Property analysts expect the rise to level out even further as time goes on, thanks to rising household bills and increased bank interest rates. Unfortunately for householders on variable mortgage rates, these are expected to increase by around one per cent this year. 

Households face biggest cost of living squeeze in 30 years

Meanwhile, the Bank of England expects inflation to rise to around 7 per cent. Then there are the huge utility costs most UK home face from April onwards. No surprise then that the coming months are being billed as ‘the biggest cost of living squeeze’ for 30 years.

Halifax managing director Russell Galley commented: “While the limited supply of new housing stock to the market will continue to provide some support to house prices, it remains likely that the rate of house price growth will slow considerably over the next year.”

So low is the amount of housing stock available – both for sale and rent – that property consultancy TwentyCi say it’s the lowest number since they started collecting data, back in 2008. 

In January this year there were 350,980 properties listed for sale throughout the UK. That was 36 per cent fewer than the same time in 2021. 

“In my living memory, we’ve never been in this situation before,” said Colin Bradshaw, managing director at TwentyCi. “The lack of supply has broken the sale and lettings markets.”

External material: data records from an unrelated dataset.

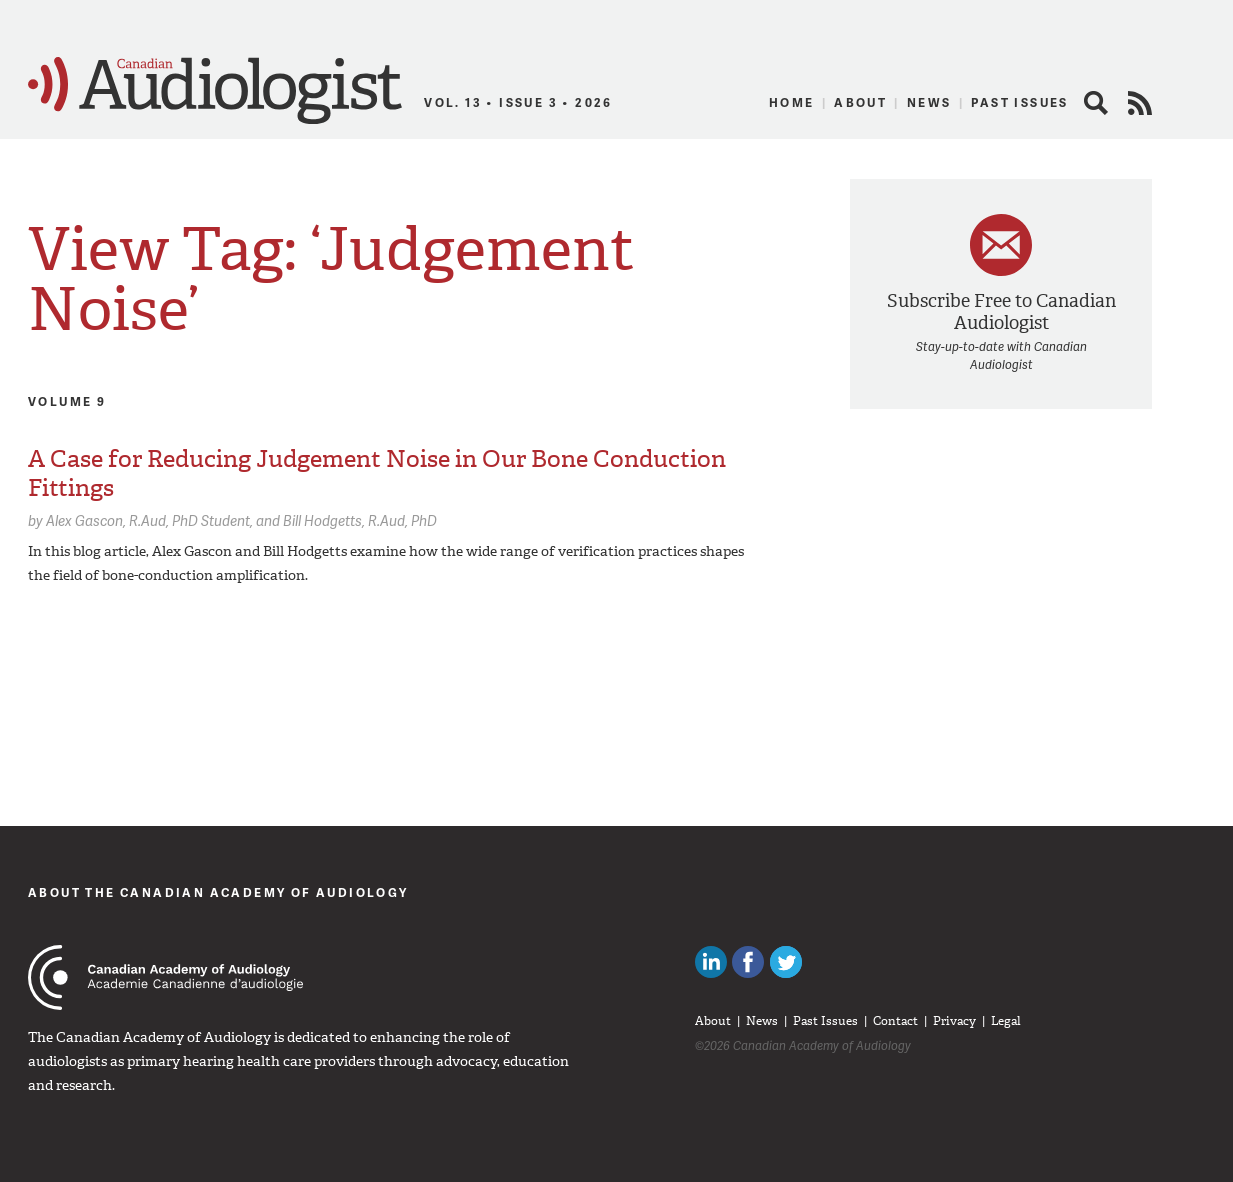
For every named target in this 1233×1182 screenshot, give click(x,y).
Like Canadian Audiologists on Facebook (748, 962)
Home (792, 102)
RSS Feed (1140, 103)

London bucks the trend – for the wrong reasons

In London, TwentyCi report the number of homes for sale today has actually increased from the past two years, at 75,470 and 71,850 respectively. That’s because there are 20 per cent more flats on the market – while people are still looking for detached and semi-detached houses (as a result of the pandemic race for space).

Richard Donnell, executive director at Zoopla says that the number of first-time buyers is also contributing to the property shortage – simply because they have no property to sell (ie put back into the market). And considering one third of homes are sold to first time buyers, that’s a big shortage. Another 10 per cent of homes, he said, are sold to property investors who then rent them out as a buy to let investment.